First, we import several packages:

1
2
3
4
5
6
from ndsl import StencilFactory
from ndsl.boilerplate import get_factories_single_tile
from ndsl.constants import X_DIM, Y_DIM, Z_DIM, Z_INTERFACE_DIM
from ndsl.dsl.typing import Float, FloatField
import gt4py.cartesian.gtscript as gtscript
from gt4py.cartesian.gtscript import PARALLEL, computation, interval

Next, we define our stencil template:

def copy_stencil(in_field: FloatField, out_field: FloatField):
    with computation(PARALLEL):
        with interval(...):
            out_field = in_field

Note that there is no return statement here. Stencils modify fields in place may not contain a return statement, and therefore must have all inputs and outputs passed into it at call.
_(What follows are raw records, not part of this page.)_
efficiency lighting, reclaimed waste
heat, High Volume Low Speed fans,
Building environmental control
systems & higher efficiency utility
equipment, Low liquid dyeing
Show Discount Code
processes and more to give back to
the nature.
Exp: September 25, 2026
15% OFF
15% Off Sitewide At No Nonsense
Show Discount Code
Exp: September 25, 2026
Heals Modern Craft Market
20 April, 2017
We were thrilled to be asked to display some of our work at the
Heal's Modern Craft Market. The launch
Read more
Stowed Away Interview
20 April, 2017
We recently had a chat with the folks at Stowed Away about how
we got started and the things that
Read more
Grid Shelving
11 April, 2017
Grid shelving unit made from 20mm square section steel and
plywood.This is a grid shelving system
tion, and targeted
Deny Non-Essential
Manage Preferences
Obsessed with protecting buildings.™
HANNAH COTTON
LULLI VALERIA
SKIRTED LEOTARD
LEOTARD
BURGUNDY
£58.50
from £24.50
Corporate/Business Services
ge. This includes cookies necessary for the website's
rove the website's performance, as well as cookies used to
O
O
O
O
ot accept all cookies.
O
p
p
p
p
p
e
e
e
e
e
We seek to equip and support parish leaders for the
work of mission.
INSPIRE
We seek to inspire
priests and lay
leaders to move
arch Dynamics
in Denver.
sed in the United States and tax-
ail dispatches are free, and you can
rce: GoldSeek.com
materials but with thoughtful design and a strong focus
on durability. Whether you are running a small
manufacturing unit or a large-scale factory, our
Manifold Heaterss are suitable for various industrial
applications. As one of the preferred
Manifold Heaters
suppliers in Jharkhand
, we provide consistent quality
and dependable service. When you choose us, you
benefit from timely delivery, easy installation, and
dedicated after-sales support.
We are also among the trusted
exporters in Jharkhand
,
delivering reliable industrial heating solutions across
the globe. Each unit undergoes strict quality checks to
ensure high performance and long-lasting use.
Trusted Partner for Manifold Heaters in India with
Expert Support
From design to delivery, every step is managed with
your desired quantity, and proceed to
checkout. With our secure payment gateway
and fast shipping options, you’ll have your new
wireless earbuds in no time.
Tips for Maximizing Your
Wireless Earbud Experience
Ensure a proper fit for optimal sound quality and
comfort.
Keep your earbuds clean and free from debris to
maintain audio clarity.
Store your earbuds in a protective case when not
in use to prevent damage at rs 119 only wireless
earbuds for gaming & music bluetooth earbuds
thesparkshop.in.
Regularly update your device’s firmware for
This stencil template has a number of important features and keywords. Let's start with the inputs: in_field and out_field. These are both declared to be type FloatField. This notation is used in traditional Python, and may be familiar to you as optional "type hinting". For stencils (and functions) these type hints are required, and the code will not execute if the supplied type does not match the declared type.

Looking into the stencil code, we can see the two most important keywords in NDSL.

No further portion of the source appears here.